Governments often offer subsidies to consumers for clean-technology products, from home solar panels to electric vehicles. But what are the right levels of subsidy, and how should they be calculated? As a new paper co-authored by MIT researchers shows, governments can easily make subsidies too low when they ignore a basic problem: Consumer demand for these products is usually highly uncertain.
Indeed, the paper’s analysis suggests this has already happened in the case of the Chevy Volt, an electric car introduced in 2010 that suffered slow initial sales before gaining more traction in the marketplace.

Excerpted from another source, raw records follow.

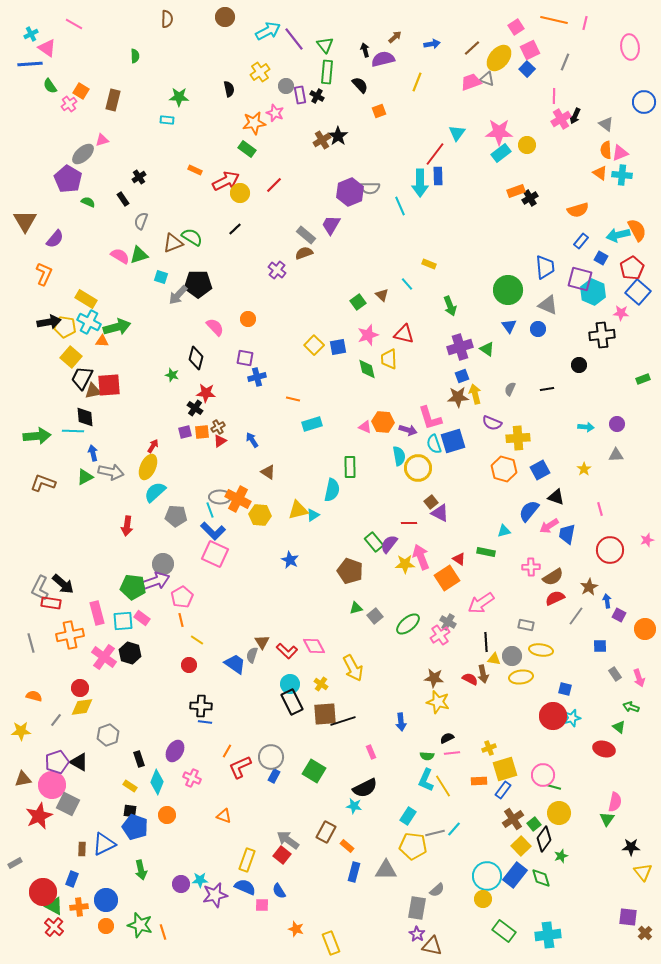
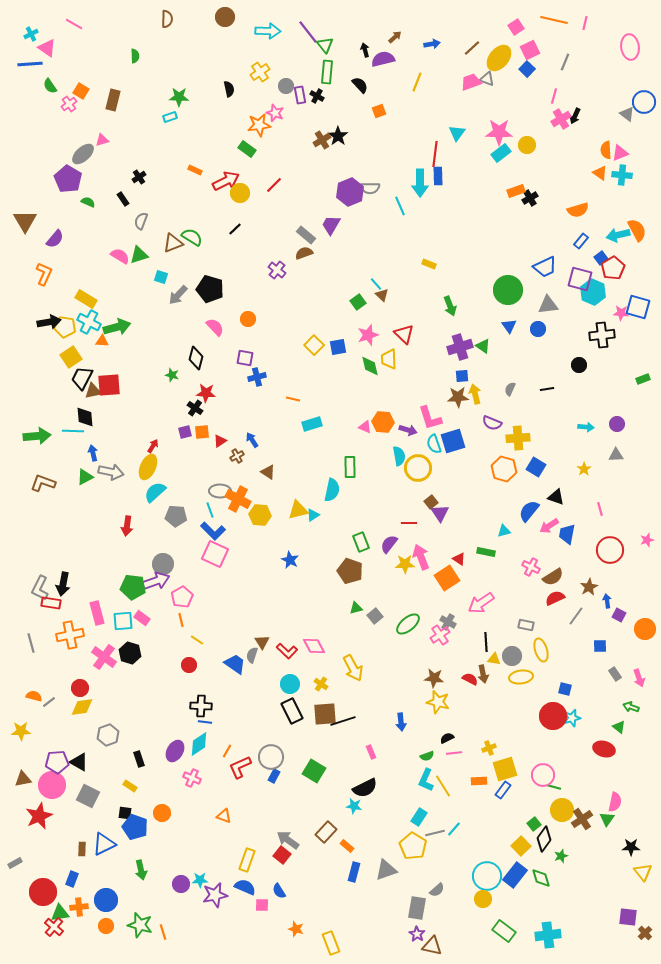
cyan arrow at (268, 31): rotated 30 degrees clockwise
purple line at (294, 39): moved 14 px right, 7 px up
pink line at (554, 96): rotated 14 degrees clockwise
cyan rectangle at (167, 120): moved 3 px right, 3 px up; rotated 24 degrees counterclockwise
orange star at (254, 123): moved 5 px right, 2 px down
gray triangle at (606, 124): moved 21 px right, 10 px up
red line at (435, 154): rotated 30 degrees counterclockwise
blue square at (601, 258): rotated 24 degrees clockwise
blue trapezoid at (545, 267): rotated 70 degrees clockwise
red pentagon at (632, 268): moved 19 px left
black pentagon at (198, 284): moved 12 px right, 5 px down; rotated 16 degrees clockwise
cyan line at (407, 284): moved 31 px left
blue square at (638, 292): moved 15 px down; rotated 25 degrees counterclockwise
gray triangle at (548, 305): rotated 30 degrees counterclockwise
red triangle at (404, 334): rotated 30 degrees clockwise
green triangle at (487, 349): moved 4 px left, 3 px up
yellow square at (71, 357): rotated 15 degrees clockwise
green diamond at (367, 369): moved 3 px right, 3 px up
blue square at (462, 376): rotated 16 degrees clockwise
brown cross at (218, 427): moved 19 px right, 29 px down
blue square at (540, 470): moved 4 px left, 3 px up; rotated 30 degrees counterclockwise
gray ellipse at (220, 497): moved 6 px up
purple triangle at (440, 513): rotated 30 degrees clockwise
green rectangle at (374, 542): moved 13 px left; rotated 18 degrees clockwise
pink cross at (531, 567): rotated 30 degrees clockwise
black arrow at (63, 584): rotated 60 degrees clockwise
yellow ellipse at (541, 650): rotated 65 degrees clockwise
black rectangle at (292, 702): moved 9 px down
gray line at (56, 720): moved 7 px left, 18 px up; rotated 16 degrees clockwise
pink line at (452, 753): moved 2 px right
green semicircle at (427, 756): rotated 24 degrees counterclockwise
purple pentagon at (57, 762): rotated 15 degrees clockwise
cyan diamond at (157, 782): moved 42 px right, 38 px up; rotated 35 degrees clockwise
gray square at (68, 804): moved 20 px right, 8 px up
black square at (130, 811): moved 5 px left, 2 px down
yellow circle at (559, 813): moved 3 px right, 3 px up
orange circle at (167, 815): moved 5 px left, 2 px up
cyan rectangle at (408, 816): moved 11 px right, 1 px down
brown cross at (513, 819): moved 69 px right
brown rectangle at (326, 832): rotated 15 degrees clockwise
yellow pentagon at (413, 846): rotated 24 degrees clockwise
gray triangle at (386, 870): rotated 20 degrees counterclockwise
green triangle at (54, 906): moved 6 px right, 7 px down; rotated 36 degrees counterclockwise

“The government will miss their target by a lot when ignoring demand uncertainty,” says Georgia Perakis, the William F. Pounds Professor of Management at the MIT Sloan School of Management and a co-author of the paper.

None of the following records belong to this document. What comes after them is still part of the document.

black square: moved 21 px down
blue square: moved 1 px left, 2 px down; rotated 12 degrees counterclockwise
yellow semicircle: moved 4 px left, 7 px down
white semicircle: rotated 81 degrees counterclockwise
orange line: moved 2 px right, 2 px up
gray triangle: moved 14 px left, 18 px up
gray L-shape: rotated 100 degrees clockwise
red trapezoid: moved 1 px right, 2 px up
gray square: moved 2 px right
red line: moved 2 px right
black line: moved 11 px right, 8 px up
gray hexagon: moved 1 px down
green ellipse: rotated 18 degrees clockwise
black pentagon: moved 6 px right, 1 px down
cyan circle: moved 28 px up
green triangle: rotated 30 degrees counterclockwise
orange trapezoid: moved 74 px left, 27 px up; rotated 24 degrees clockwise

While discussion of “demand uncertainty” might sound a bit abstract, it matters. Governments usually provide subsidies based on overall adoption targets, such as the number of cars or solar panels they would like to see adopted over a period of time. But green technologies are often new products, and no one really knows how many consumers are waiting to buy them.
Some models of subsidies assume a steady ratio between the dollar amount of the subsidy and the total number of cars or solar panels that will be sold. But as the new paper indicates, that’s not quite the right approach. Given uncertain markets, subsidy levels don’t correlate steadily with sales. Instead, it takes relatively high subsidy levels to kick-start a certain amount of business; then a more gradual increase can help achieve higher sales.
For clean technologies, the research project shows, these increased subsidies should still pay for themselves even at higher levels, when issues such as reductions in pollution, which lead to lower health-care costs, are factored in.
The paper, “The Impact of Demand Uncertainty on Consumer Subsidies for Green Technology Adoption,” has been published online by Management Science. The co-authors are Perakis; Maxime C. Cohen PhD ’15, an assistant professor at New York University; and Ruben Lobel PhD ’12, an assistant professor at the University of Pennsylvania.